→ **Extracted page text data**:
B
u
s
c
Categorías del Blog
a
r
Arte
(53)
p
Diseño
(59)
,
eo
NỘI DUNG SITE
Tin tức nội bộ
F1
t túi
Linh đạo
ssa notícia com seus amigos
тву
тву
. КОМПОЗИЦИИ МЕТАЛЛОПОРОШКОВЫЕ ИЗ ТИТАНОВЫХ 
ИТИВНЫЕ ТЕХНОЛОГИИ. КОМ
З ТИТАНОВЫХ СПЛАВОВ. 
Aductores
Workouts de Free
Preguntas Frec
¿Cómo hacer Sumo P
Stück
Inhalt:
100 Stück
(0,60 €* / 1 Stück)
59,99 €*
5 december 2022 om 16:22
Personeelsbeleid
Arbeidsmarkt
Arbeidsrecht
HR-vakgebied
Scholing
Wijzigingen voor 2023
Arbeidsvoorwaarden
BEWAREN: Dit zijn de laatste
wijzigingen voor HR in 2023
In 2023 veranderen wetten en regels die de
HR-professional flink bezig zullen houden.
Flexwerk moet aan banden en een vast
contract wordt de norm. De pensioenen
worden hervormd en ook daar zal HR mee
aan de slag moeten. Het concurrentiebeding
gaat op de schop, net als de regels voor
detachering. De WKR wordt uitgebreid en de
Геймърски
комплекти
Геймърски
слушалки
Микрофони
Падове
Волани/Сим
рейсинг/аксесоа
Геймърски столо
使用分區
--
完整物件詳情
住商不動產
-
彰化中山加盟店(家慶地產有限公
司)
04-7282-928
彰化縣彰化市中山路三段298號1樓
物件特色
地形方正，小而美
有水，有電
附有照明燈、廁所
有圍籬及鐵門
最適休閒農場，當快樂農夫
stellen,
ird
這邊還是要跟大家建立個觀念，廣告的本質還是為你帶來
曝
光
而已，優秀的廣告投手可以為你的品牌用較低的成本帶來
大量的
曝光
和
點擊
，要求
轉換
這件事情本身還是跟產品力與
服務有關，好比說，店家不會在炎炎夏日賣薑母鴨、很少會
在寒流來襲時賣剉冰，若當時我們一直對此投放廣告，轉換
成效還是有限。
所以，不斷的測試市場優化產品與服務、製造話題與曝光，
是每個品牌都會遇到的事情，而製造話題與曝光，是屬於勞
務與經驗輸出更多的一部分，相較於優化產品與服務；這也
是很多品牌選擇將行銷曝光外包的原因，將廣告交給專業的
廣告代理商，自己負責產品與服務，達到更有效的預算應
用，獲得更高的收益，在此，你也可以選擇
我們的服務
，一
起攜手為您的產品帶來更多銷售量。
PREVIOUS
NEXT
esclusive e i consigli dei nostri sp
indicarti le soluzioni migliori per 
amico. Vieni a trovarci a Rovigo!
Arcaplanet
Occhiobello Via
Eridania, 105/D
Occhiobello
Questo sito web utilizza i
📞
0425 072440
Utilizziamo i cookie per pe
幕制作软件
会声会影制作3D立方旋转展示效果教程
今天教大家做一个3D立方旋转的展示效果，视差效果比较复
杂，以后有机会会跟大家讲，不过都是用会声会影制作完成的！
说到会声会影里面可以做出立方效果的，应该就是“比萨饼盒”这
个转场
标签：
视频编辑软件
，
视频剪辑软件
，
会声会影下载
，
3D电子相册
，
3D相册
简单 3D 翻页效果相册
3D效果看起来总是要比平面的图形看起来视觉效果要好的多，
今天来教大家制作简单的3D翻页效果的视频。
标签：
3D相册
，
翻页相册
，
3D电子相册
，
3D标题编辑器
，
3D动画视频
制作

→ **Problem details**:
Look through the entries above and quote exactly the lines from the line with "ИТИВНЫЕ ТЕХНОЛОГИИ. КОМ" to the line with "contract wordt de norm. De pensioenen", counting both of those lines.

→ **Problem solution**:
ИТИВНЫЕ ТЕХНОЛОГИИ. КОМ
З ТИТАНОВЫХ СПЛАВОВ. 
Aductores
Workouts de Free
Preguntas Frec
¿Cómo hacer Sumo P
Stück
Inhalt:
100 Stück
(0,60 €* / 1 Stück)
59,99 €*
5 december 2022 om 16:22
Personeelsbeleid
Arbeidsmarkt
Arbeidsrecht
HR-vakgebied
Scholing
Wijzigingen voor 2023
Arbeidsvoorwaarden
BEWAREN: Dit zijn de laatste
wijzigingen voor HR in 2023
In 2023 veranderen wetten en regels die de
HR-professional flink bezig zullen houden.
Flexwerk moet aan banden en een vast
contract wordt de norm. De pensioenen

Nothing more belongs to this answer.